4.4. The TCC affairs
TCC is another common distributed transaction mechanism, which stands for try-confirm-cancel. A reliable message queue ensures that the final result is relatively reliable and the process is simple (compared to TCC), but there is no isolation at all. There are some businesses where isolation is irrelevant, but there are others where the lack of isolation can cause a lot of trouble.
An obvious problem with this lack of isolation is “overbooking” : it is entirely possible for two customers to successfully purchase the same item in a short period of time, and neither of them buys more than is currently in stock, but the sum of their purchases exceeds the stock. This can be completely avoided if the isolation level is sufficient for a rigid transaction. For example, the above scenario requires a “Repeatable Read” isolation level to ensure that subsequent committed transactions fail because they cannot acquire locks, but this cannot be guaranteed with a reliable message queue. This part of the database local transaction knowledge, refer to the previous explanation. If the business requires isolation, then architects should generally focus on TCC solutions, which are naturally suited for distributed transactions that require strong isolation.

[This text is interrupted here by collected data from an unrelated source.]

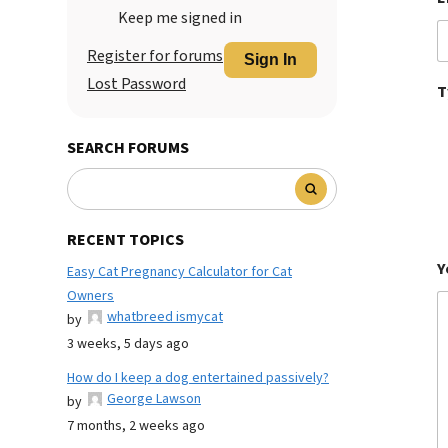
Keep me signed in
Register for forums
Sign In
Lost Password
T
SEARCH FORUMS
RECENT TOPICS
Y
Easy Cat Pregnancy Calculator for Cat
Owners
whatbreed ismycat
by
3 weeks, 5 days ago
How do I keep a dog entertained passively?
George Lawson
by
7 months, 2 weeks ago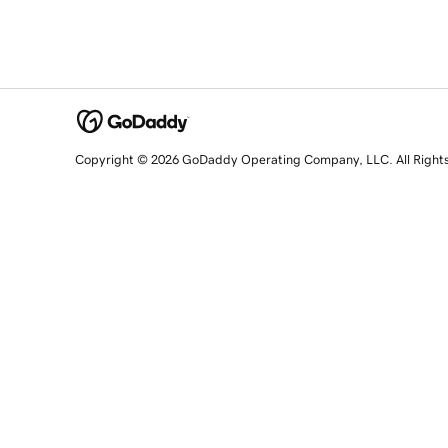
Copyright © 2026 GoDaddy Operating Company, LLC. All Right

In terms of concrete implementation, TCC is complicated. As a highly intrusive transaction scheme, it requires that the business process must be split into two sub-processes: “reserving business resources” and “confirming/releasing consumption resources”. As the name suggests, TCC is divided into the following three phases:
- Try: In the execution phase, all business executability checks are completed (to ensure consistency) and all required business resources are reserved (to ensure isolation).
- Confirm: No service check is performed during the execution phase. Resources prepared during the Try phase are used to complete services. The Confirm phase may be repeated, so the actions performed in this phase need to be idempotent.
- Cancel: Cancels the execution phase and releases service resources reserved during the Try phase. The Cancel stage may be repeated and also needs to be idempotent.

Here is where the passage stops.